=== Section Start ===

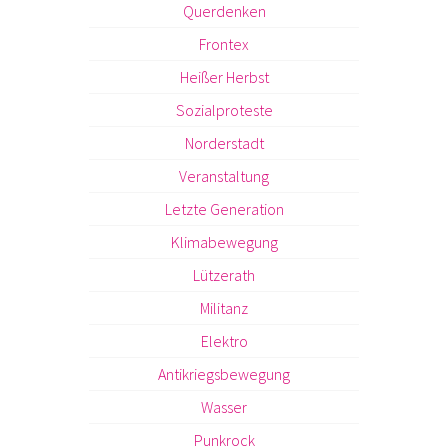
Querdenken
Frontex
Heißer Herbst
Sozialproteste
Norderstadt
Veranstaltung
Letzte Generation
Klimabewegung
Lützerath
Militanz
Elektro
Antikriegsbewegung
Wasser
Punkrock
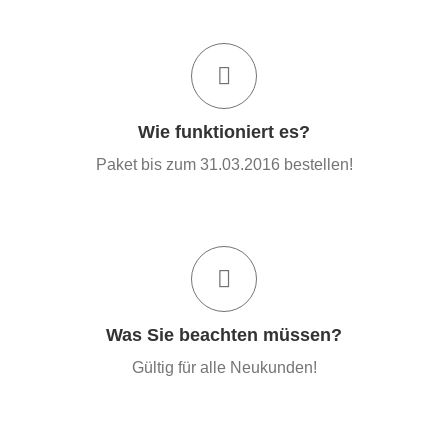
Einfach bestellen!
!
31.03.2016
Angebot gültig bis zum
Pro Kunde ist nur ein Paket bestellbar!
Wie funktioniert es?
Paket bis zum 31.03.2016 bestellen!
Wir haben kein Kleingedrucktes!
20 Projekttage à 8h ergeben einen Preis
!
750€/Projekttag
von nur
Was Sie beachten müssen?
Transparente Aktion für neue Kunden!
Gültig für alle Neukunden!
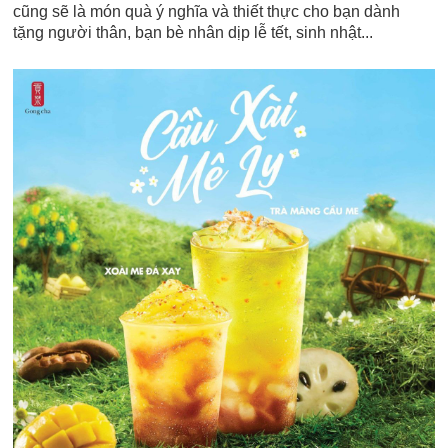
cũng sẽ là món quà ý nghĩa và thiết thực cho bạn dành
tặng người thân, bạn bè nhân dịp lễ tết, sinh nhật...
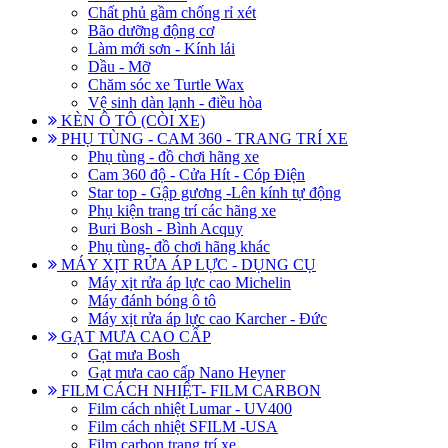
Chất phủ gầm chống rỉ xét
Bão dưỡng động cơ
Làm mới sơn - Kính lái
Dầu - Mỡ
Chăm sóc xe Turtle Wax
Vệ sinh dàn lạnh - điều hòa
KÈN Ô TÔ (CÒI XE)
PHỤ TÙNG - CAM 360 - TRANG TRÍ XE
Phụ tùng - đồ chơi hãng xe
Cam 360 độ - Cửa Hít - Cóp Điện
Star top - Gập gương -Lên kính tự động
Phụ kiện trang trí các hãng xe
Buri Bosh - Bình Acquy
Phụ tùng- đồ chơi hãng khác
MÁY XỊT RỬA ÁP LỰC - DỤNG CỤ
Máy xịt rửa áp lực cao Michelin
Máy đánh bóng ô tô
Máy xịt rửa áp lực cao Karcher - Đức
GẠT MƯA CAO CẤP
Gạt mưa Bosh
Gạt mưa cao cấp Nano Heyner
FILM CÁCH NHIỆT- FILM CARBON
Film cách nhiệt Lumar - UV400
Film cách nhiệt SFILM -USA
Film carbon trang trí xe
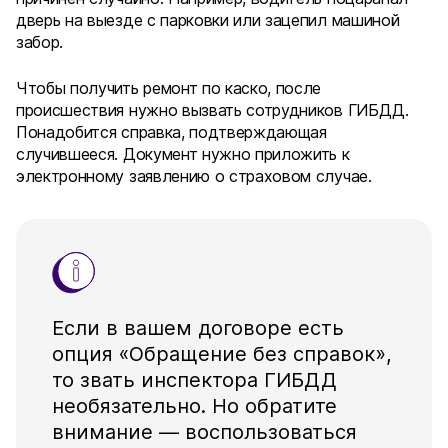
дверь на выезде с парковки или зацепил машиной
забор.
Чтобы получить ремонт по каско, после
происшествия нужно вызвать сотрудников ГИБДД.
Понадобится справка, подтверждающая
случившееся. Документ нужно приложить к
электронному заявлению о страховом случае.
Если в вашем договоре есть
опция «Обращение без справок»,
то звать инспектора ГИБДД
необязательно. Но обратите
внимание — воспользоваться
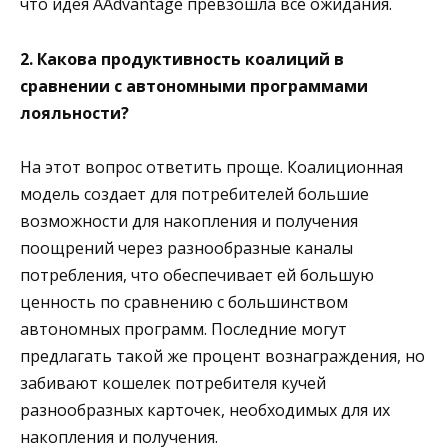
что идея AAdvantage превзошла все ожидания.
2. Какова продуктивность коалиций в
сравнении с автономными программами
лояльности?
На этот вопрос ответить проще. Коалиционная
модель создает для потребителей большие
возможности для накопления и получения
поощрений через разнообразные каналы
потребления, что обеспечивает ей большую
ценность по сравнению с большинством
автономных программ. Последние могут
предлагать такой же процент вознаграждения, но
забивают кошелек потребителя кучей
разнообразных карточек, необходимых для их
накопления и получения.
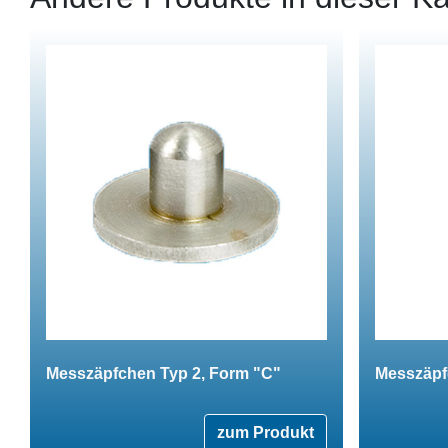
Messzäpfchen Typ 2, Form "C"
Messzäpf
zum Produkt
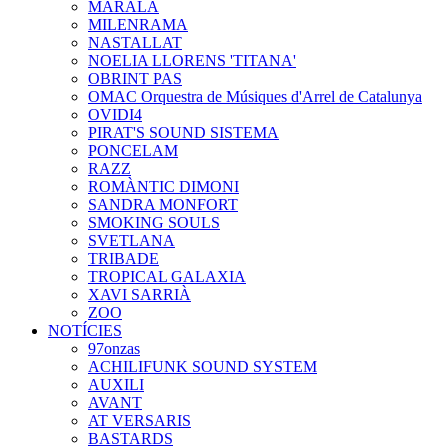
MARALA
MILENRAMA
NASTALLAT
NOELIA LLORENS 'TITANA'
OBRINT PAS
OMAC Orquestra de Músiques d'Arrel de Catalunya
OVIDI4
PIRAT'S SOUND SISTEMA
PONCELAM
RAZZ
ROMÀNTIC DIMONI
SANDRA MONFORT
SMOKING SOULS
SVETLANA
TRIBADE
TROPICAL GALAXIA
XAVI SARRIÀ
ZOO
NOTÍCIES
97onzas
ACHILIFUNK SOUND SYSTEM
AUXILI
AVANT
AT VERSARIS
BASTARDS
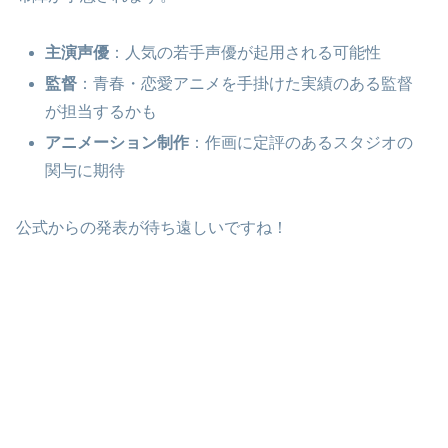
主演声優
：人気の若手声優が起用される可能性
監督
：青春・恋愛アニメを手掛けた実績のある監督
が担当するかも
アニメーション制作
：作画に定評のあるスタジオの
関与に期待
公式からの発表が待ち遠しいですね！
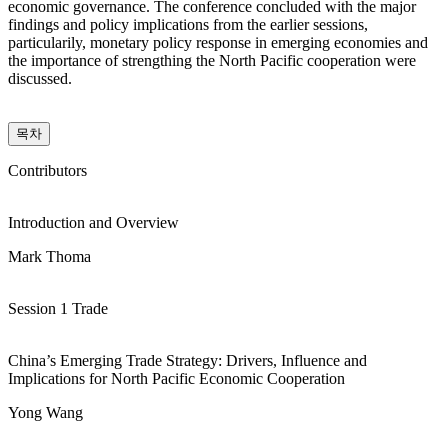
economic governance. The conference concluded with the major
findings and policy implications from the earlier sessions,
particularily, monetary policy response in emerging economies and
the importance of strengthing the North Pacific cooperation were
discussed.
목차
Contributors
Introduction and Overview
Mark Thoma
Session 1 Trade
China’s Emerging Trade Strategy: Drivers, Influence and
Implications for North Pacific Economic Cooperation
Yong Wang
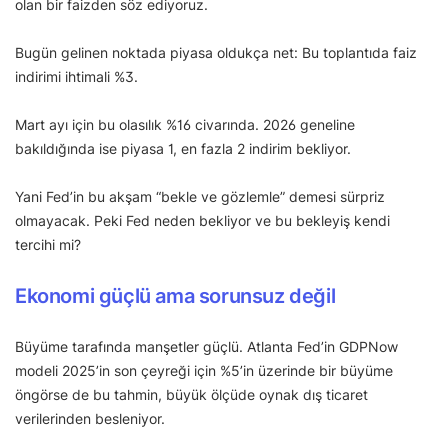
olan bir faizden söz ediyoruz.
Bugün gelinen noktada piyasa oldukça net: Bu toplantıda faiz
indirimi ihtimali %3.
Mart ayı için bu olasılık %16 civarında. 2026 geneline
bakıldığında ise piyasa 1, en fazla 2 indirim bekliyor.
Yani Fed’in bu akşam “bekle ve gözlemle” demesi sürpriz
olmayacak. Peki Fed neden bekliyor ve bu bekleyiş kendi
tercihi mi?
Ekonomi güçlü ama sorunsuz değil
Büyüme tarafında manşetler güçlü. Atlanta Fed’in GDPNow
modeli 2025’in son çeyreği için %5’in üzerinde bir büyüme
öngörse de bu tahmin, büyük ölçüde oynak dış ticaret
verilerinden besleniyor.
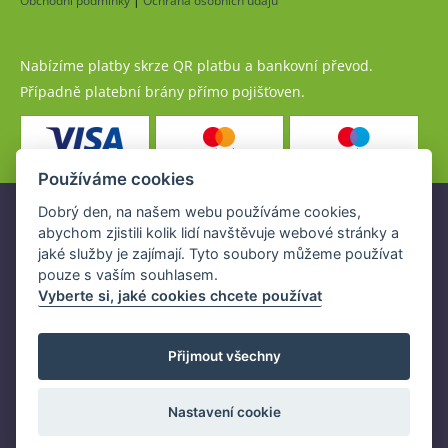
Obchodní podmínky
|
Ochrana osobních údajů
Nabízíme platby skrze QR platbu a bankovní převod.
Případně platební brány přímo pojišťoven.
Používáme cookies
Dobrý den, na našem webu používáme cookies,
Pojistné produkty jsou nabízeny společností
abychom zjistili kolik lidí navštěvuje webové stránky a
www.POJISTENI.cz, a.s. na základě platné licence České
jaké služby je zajímají. Tyto soubory můžeme používat
národní banky (ČNB).
pouze s vaším souhlasem.
Licence ČNB umožňuje www.POJISTENI.cz, a.s. poskytovat
Vyberte si, jaké cookies chcete používat
klientům finanční produkty a spolupracovat s pojišťovnami
v ČR.
Přijmout všechny
Nastavení cookie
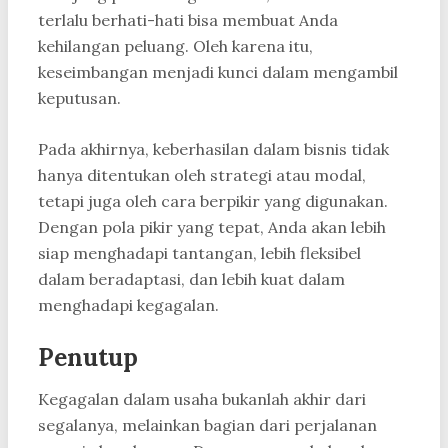
terlalu berhati-hati bisa membuat Anda
kehilangan peluang. Oleh karena itu,
keseimbangan menjadi kunci dalam mengambil
keputusan.
Pada akhirnya, keberhasilan dalam bisnis tidak
hanya ditentukan oleh strategi atau modal,
tetapi juga oleh cara berpikir yang digunakan.
Dengan pola pikir yang tepat, Anda akan lebih
siap menghadapi tantangan, lebih fleksibel
dalam beradaptasi, dan lebih kuat dalam
menghadapi kegagalan.
Penutup
Kegagalan dalam usaha bukanlah akhir dari
segalanya, melainkan bagian dari perjalanan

=== Section End ===

**PROBLEM**
Copy each line of the entries in which the string "menghadapi" is found.

**OUTPUT OF THE TASK**
siap menghadapi tantangan, lebih fleksibel
menghadapi kegagalan.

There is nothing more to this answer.